Atlanta, Ga. (1998) The city privatized the operation and maintenance of the water system. The city “…began receiving complaints of slow service, broken fire hydrants and brown drinking water flecked with debris…a growing maintenance backlog…company’s failure to meet its financial obligations…significantly lower training hours than required by the contract…experienced difficulties meeting performance standards for pH, turbidity, and phosphate at one of its plants,” The company also asked for “$38million of additional payments through change orders and sought to increase the contract by $80 million,” [ For more see; http://www.citizen.org/pressroom/pressroomredirect.cfm?ID=883 ]
Governments whose public entities have been privatized and run by foreign corporations are subject to claims for lost profits if a government decides to end the contract. All three member states of NAFTA have been affected adversely by unelected WTO and NAFTA tribunals. And these tribunals can review cases heard by the U.S. Courts and overturn their rulings, which is unconstitutional, according to former Supreme Court Justice, Sandra Day O’Conner.
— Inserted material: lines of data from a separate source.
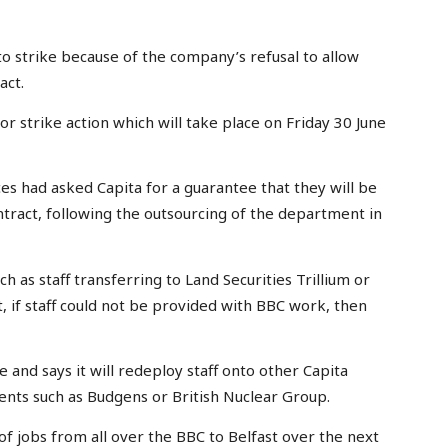
 strike because of the company’s refusal to allow
act.
 strike action which will take place on Friday 30 June
ad asked Capita for a guarantee that they will be
tract, following the outsourcing of the department in
h as staff transferring to Land Securities Trillium or
if staff could not be provided with BBC work, then
 and says it will redeploy staff onto other Capita
ents such as Budgens or British Nuclear Group.
of jobs from all over the BBC to Belfast over the next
Once again, a corporation’s only goal is to make a profit. That means cutting corners whenever they can. They have no interest in saving the customer money or providing good service, Trade agreements do not include people or the environment. The FTAA, the ultimate trading state of the Western Hemisphere and a continuing project of George Bush, even states that people (labor) and the environment will not be a binding part of that trade agreement.
The citizens of Cochabamba learned the hard way. We have a chance, albeit a slim one, of stopping this corporate/government assault on America and its citizens. Condoleeza Rice, Michael Chertoff and corporate CEOs are meeting with their counterparts from Canada and Mexico in Ottawa this week in order to work on the integration of the North American Union, with corporations (NACC) providing the plans which will be implemented by the leaders of the three nations, without the consent of the people. American citizens have no one to turn to for help. The government, those in power, will do nothing because they are the enemy of the people. And the people, human capital, are here to serve the interests of the ruling elite. That includes the illegal immigrants pouring across the border with their blessing.
The only solution is for Americans to unite, like the citizens of Cochabamba, and demand that this insanity stop.